The cylinder problem asks to find the smaller volume bounded by the cylinder of radius 4, the plane x=sqrt(8) and the plane z=100-3y. It was a little bit more complicated at least to me, I had to calculate where x=sqrt(8) intersected with the xy trace of the cylinder, define the height in cylindrical and as I'm writing this I realize I screwed up my R bounds. In order to get the minor segment of the xy trace (the smaller segment) it should be r=sqrt(8)sec(theta)..4.

I consider this post already helpful since I've found a mistake just from writing it but I would definitely appreciate someone else looking at my work briefly and make sure I'm doing these right. They evaluate out reasonably with Wolfram, so I suspect I'm at least close.
 

Prove It

MHF Helper
Aug 2008
12,897
5,001
It's always useful to think of these problems through slicing cross sections.

In the first problem, as your lower boundary is a plane (z = 1/2), then one might think to do cross-sections parallel to that plane. Every one of them is a circle. So cylindrical polars are the best option.

Clearly as each circular cross section is completely swept out, $\displaystyle \begin{align*} 0 \leq \theta \leq 2\,\pi \end{align*}$ and as you're bounded above by a unit sphere centred at the origin, the highest point will be z = 1, thus $\displaystyle \begin{align*} \frac{1}{2} \leq z \leq 1 \end{align*}$. So the hard part will be the radii. The maximum radius will be where the circular cross-sections are at their largest, i.e. where z = 1/2, so

$\displaystyle \begin{align*} x^2 + y^2 + z^2 &= 1 \\ x^2 + y^2 + \left( \frac{1}{2} \right) ^2 &= 1 \\ x^2 + y^2 + \frac{1}{4} &= 1 \\ x^2 + y^2 &= \frac{3}{4} \\ x^2 + y^2 &= \left( \frac{\sqrt{3}}{2} \right) ^2 \end{align*}$.

So the maximum radius is $\displaystyle \begin{align*} \frac{\sqrt{3}}{2} \end{align*}$. Thus $\displaystyle \begin{align*} 0 \leq r \leq \frac{\sqrt{3}}{2} \end{align*}$.

Thus the volume is $\displaystyle \begin{align*} V = \int_0^{2\,\pi}{\int_{\frac{1}{2}}^{1}{\int_0^{ \frac{ \sqrt{3} }{ 2 } }{r\,\, \mathrm{d}r }\,\, \mathrm{d}z }\,\, \mathrm{d}\theta } \end{align*}$.
 

Prove It

MHF Helper
Aug 2008
12,897
5,001
Sphere Work (the picture I drew is an xy trace of the sphere, if that isn't clear)
http://i.imgur.com/WMWUp1D.jpg?1

The sphere problem asks you to find the volume of the region bounded by the plane z=1/2 and a ball with radius 1 centered at the origin using spherical coordinates.
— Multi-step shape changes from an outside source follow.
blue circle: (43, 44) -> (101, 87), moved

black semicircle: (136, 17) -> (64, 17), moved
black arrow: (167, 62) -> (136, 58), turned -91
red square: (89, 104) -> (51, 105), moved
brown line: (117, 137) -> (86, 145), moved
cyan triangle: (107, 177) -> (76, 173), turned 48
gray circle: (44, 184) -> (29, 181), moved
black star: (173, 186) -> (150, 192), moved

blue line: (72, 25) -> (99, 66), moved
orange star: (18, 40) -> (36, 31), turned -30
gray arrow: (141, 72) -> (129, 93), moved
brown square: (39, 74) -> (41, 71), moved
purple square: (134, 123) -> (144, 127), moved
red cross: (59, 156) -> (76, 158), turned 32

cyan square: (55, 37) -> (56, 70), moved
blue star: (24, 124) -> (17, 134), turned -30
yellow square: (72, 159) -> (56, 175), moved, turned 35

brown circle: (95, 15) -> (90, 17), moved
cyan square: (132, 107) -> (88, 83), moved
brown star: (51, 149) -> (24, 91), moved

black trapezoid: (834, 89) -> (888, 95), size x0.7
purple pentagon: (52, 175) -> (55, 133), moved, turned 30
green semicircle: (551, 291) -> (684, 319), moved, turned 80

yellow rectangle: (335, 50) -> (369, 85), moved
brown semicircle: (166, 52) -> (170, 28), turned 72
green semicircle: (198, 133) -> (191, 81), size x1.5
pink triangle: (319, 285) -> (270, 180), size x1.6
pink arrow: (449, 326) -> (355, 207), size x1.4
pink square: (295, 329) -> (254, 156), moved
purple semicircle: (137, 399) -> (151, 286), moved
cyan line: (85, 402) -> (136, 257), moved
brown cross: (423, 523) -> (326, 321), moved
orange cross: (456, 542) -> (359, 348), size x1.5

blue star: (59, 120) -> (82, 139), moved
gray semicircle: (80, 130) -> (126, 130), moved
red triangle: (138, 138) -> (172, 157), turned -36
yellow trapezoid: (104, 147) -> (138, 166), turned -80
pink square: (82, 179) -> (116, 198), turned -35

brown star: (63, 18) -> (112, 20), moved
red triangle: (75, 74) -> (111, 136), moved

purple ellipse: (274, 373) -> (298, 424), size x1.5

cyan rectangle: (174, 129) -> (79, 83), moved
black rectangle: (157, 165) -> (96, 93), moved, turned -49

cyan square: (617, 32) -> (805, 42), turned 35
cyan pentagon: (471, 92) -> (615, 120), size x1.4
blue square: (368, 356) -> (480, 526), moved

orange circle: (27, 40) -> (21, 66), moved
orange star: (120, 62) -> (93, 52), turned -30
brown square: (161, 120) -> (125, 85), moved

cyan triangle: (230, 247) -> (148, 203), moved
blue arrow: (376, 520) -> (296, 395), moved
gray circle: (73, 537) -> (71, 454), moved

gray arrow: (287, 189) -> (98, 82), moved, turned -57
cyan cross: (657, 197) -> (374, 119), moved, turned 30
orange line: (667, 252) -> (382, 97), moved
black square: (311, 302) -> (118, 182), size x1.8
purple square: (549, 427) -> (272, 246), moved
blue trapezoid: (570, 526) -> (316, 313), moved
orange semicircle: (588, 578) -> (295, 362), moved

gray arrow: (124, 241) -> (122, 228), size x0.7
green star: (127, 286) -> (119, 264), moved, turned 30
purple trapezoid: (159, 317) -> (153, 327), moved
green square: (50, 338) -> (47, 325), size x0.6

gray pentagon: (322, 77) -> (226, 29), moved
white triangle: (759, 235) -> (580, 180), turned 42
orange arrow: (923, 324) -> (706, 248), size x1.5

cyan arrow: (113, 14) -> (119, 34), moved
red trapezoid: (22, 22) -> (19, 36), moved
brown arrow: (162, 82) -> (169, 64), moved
I'm not even expected to evaluate it, just figure out the bounds correctly. I guess the major work was finding the phi value of pi/3 and the rho value of 1/2sec(phi)

Cylinder Work
http://i.imgur.com/iysXAvR.jpg?1

The cylinder problem asks to find the smaller volume bounded by the cylinder of radius 4, the plane x=sqrt(8) and the plane z=100-3y. It was a little bit more complicated at least to me, I had to calculate where x=sqrt(8) intersected with the xy trace of the cylinder, define the height in cylindrical and as I'm writing this I realize I screwed up my R bounds. In order to get the minor segment of the xy trace (the smaller segment) it should be r=sqrt(8)sec(theta)..4.

I consider this post already helpful since I've found a mistake just from writing it but I would definitely appreciate someone else looking at my work briefly and make sure I'm doing these right. They evaluate out reasonably with Wolfram, so I suspect I'm at least close.
As for the second question, again, you must think in terms of slices.

First, you're bounded below by the x-y plane (I think), so where z = 0, and you're bounded above by the plane z = 100 - 3y, thus $\displaystyle \begin{align*} 0 \leq z \leq 100 - 3y \end{align*}$.

Then if you do a slice parallel to the x-y plane, you will have a circular segment, bounded on the left by $\displaystyle \begin{align*} x = 2\,\sqrt{2} \end{align*}$ and bounded on the right by $\displaystyle \begin{align*} x = 4 \end{align*}$. As for the y's, if you realise that you will have both the top and bottom halves of the circle (at least in your region you are integrating over) then you have $\displaystyle \begin{align*} -\sqrt{16 - x^2} \leq y \leq \sqrt{16 - x^2} \end{align*}$.

Thus the volume is $\displaystyle \begin{align*} V = \int_{2\,\sqrt{2}}^{4}{\int_{-\sqrt{16-x^2}}^{\sqrt{16-x^2}}{\int_0^{100-3\,y}{\,\,\mathrm{d}z}\,\,\mathrm{d}y}\,\,\mathrm{d}x} \end{align*}$.